The inherent biases of the retrospective nature represent the main weaknesses of the present study. Other limitations include (1) the single-centre study design, (2) the lack of the evaluation of more specific histological features; and (3) the absence of data on the molecular/genomic profile of LCs and LMs. Our project aims to build a simple algorithm that might be useful to assess host-related prognostic determinants in patients undergoing thoracic surgery with curative intent. The main strength of this project is to evaluate a large cohort of LC patients and to validate our prognostic tool in a consecutive series of oligometastatic patients. Although our tool is not aiming to replace molecular and genomic profiling, such an inexpensive and easy-to-use digital repository of routine perioperative blood test might identify a compromised host profile to be combined with molecular patterns. The validation steps of our research, by testing RBT tool in patients with resectable oligometastatic diseases, confirmed its predictive value across different solid tumor types.

Our methodology could be applied at best to larger existing laboratory data bases, taking profit of machine learning technologies that require huge amounts of data37,38,39.

On the other hand, interventional studies targeting metabolic and inflammatory status, are needed to demonstrate that the short-term and long-term outcomes of high-risk patients can be improved by individually tailored intervention.

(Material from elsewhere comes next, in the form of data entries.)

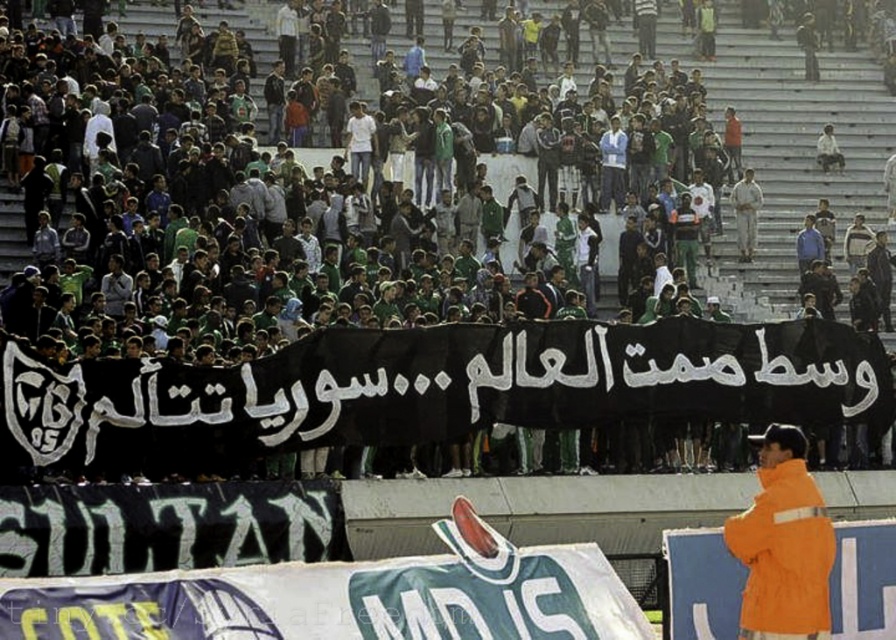 Question: Which of the following is the farthest from the observer?

Choices:
 (A) orange matte jacket at lower right
 (B) black fabric banner at center

Answer: (B)

Question: Which of the following is the closest to the observer?

Choices:
 (A) (762, 552)
 (B) (718, 408)

Answer: (A)

Question: Which point appears closest to the camera in this image?

Choices:
 (A) pos(729,134)
 (B) pos(751,552)

Answer: (B)

Question: Does black fabric banner at center have a larger size compared to orange matte jacket at lower right?

Choices:
 (A) yes
 (B) no

Answer: (A)

Question: Is black fabric banner at center below orange matte jacket at lower right?

Choices:
 (A) yes
 (B) no

Answer: (B)

Question: Can you confirm if black fabric banner at center is bigger than orange matte jacket at lower right?

Choices:
 (A) yes
 (B) no

Answer: (A) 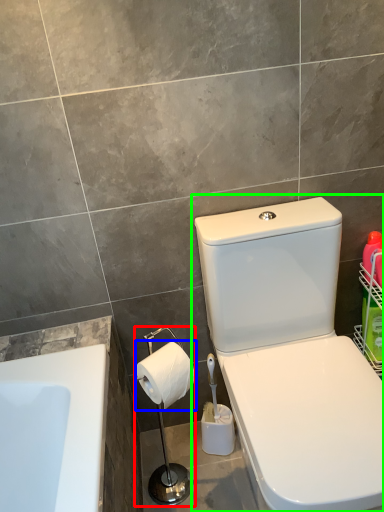 Question: Which object is positioned farthest from shower (highlighted by a red box)? Select from toilet paper (highlighted by a blue box) and toilet (highlighted by a green box).

Choices:
 (A) toilet paper
 (B) toilet

Answer: (B) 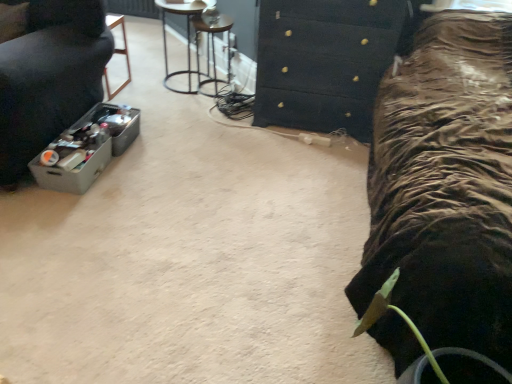 Question: Is the position of metallic wireframe stool at upper center more distant than that of gray plastic container at left, which is the first furniture from left to right?

Choices:
 (A) yes
 (B) no

Answer: (A)

Question: From the image's perspective, would you say metallic wireframe stool at upper center is shown under gray plastic container at left, placed as the 2th furniture when sorted from right to left?

Choices:
 (A) yes
 (B) no

Answer: (B)

Question: Can you confirm if metallic wireframe stool at upper center is smaller than gray plastic container at left, the second furniture from the back?

Choices:
 (A) yes
 (B) no

Answer: (A)

Question: Can you confirm if metallic wireframe stool at upper center is bigger than gray plastic container at left, the second furniture from the back?

Choices:
 (A) yes
 (B) no

Answer: (B)

Question: Does metallic wireframe stool at upper center have a lesser width compared to gray plastic container at left, which ranks as the first furniture in front-to-back order?

Choices:
 (A) no
 (B) yes

Answer: (B)

Question: Considering the positions of gray plastic container at left, placed as the 2th furniture when sorted from right to left, and metallic wire side table at upper center, which ranks as the second furniture in front-to-back order, in the image, is gray plastic container at left, placed as the 2th furniture when sorted from right to left, bigger or smaller than metallic wire side table at upper center, which ranks as the second furniture in front-to-back order,?

Choices:
 (A) big
 (B) small

Answer: (A)

Question: Is point (38, 92) positioned closer to the camera than point (195, 11)?

Choices:
 (A) farther
 (B) closer

Answer: (B)

Question: From a real-world perspective, is gray plastic container at left, the second furniture from the back, above or below metallic wire side table at upper center, acting as the 1th furniture starting from the back?

Choices:
 (A) above
 (B) below

Answer: (A)

Question: Is gray plastic container at left, which is the first furniture from left to right, inside or outside of metallic wire side table at upper center, which ranks as the second furniture in front-to-back order?

Choices:
 (A) inside
 (B) outside

Answer: (B)

Question: Does point (194, 23) appear closer or farther from the camera than point (295, 74)?

Choices:
 (A) farther
 (B) closer

Answer: (A)

Question: Based on their positions, is metallic wireframe stool at upper center located to the left or right of black textured chest of drawers at upper center?

Choices:
 (A) right
 (B) left

Answer: (B)

Question: From a real-world perspective, relative to black textured chest of drawers at upper center, is metallic wireframe stool at upper center vertically above or below?

Choices:
 (A) above
 (B) below

Answer: (B)

Question: Is metallic wireframe stool at upper center taller or shorter than black textured chest of drawers at upper center?

Choices:
 (A) short
 (B) tall

Answer: (A)

Question: Considering the positions of metallic wireframe stool at upper center and gray plastic container at left, placed as the 2th furniture when sorted from right to left, in the image, is metallic wireframe stool at upper center taller or shorter than gray plastic container at left, placed as the 2th furniture when sorted from right to left,?

Choices:
 (A) short
 (B) tall

Answer: (A)

Question: From the image's perspective, is metallic wireframe stool at upper center above or below gray plastic container at left, placed as the 2th furniture when sorted from right to left?

Choices:
 (A) above
 (B) below

Answer: (A) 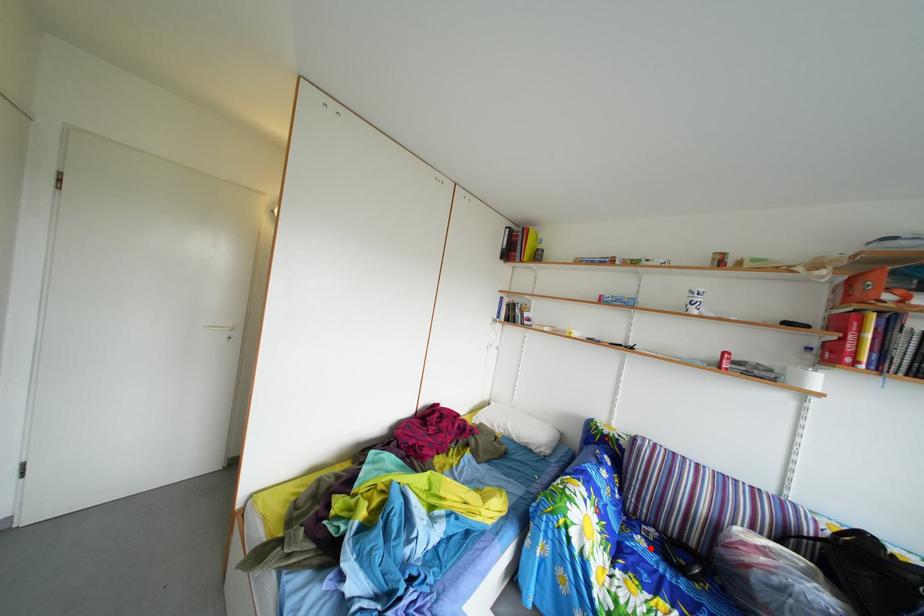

In conclusion, the present study showed that metabolic, immunologic and inflammatory biomarkers, assessed by simple routine perioperative blood examinations, can predict short- and long-term outcomes in patients with resectable LC and LM, and developed a simple and easily available tool for patients’ prognostication. The RBT index was able to predict 30- and 90-day mortality, as well as 5-year survival in different settings of thoracic oncology. In practical terms, RBT index represents a potentially useful tool to tailor pre- and postoperative management based on predicted individual risk, to reduce 90-day mortality in patients with resectable LC. Our external validation of RBT index by the heterogeneous LM cohort let us speculate that similar results might be achieved in other solid tumors, but a further external validation is warranted.

Hence, further larger prospective studies involving other tumor types, are needed to confirm the value of RBT index and test the feasibility of individual risk reduction by reversal of the unfavorable metabolic, immunologic and inflammatory status.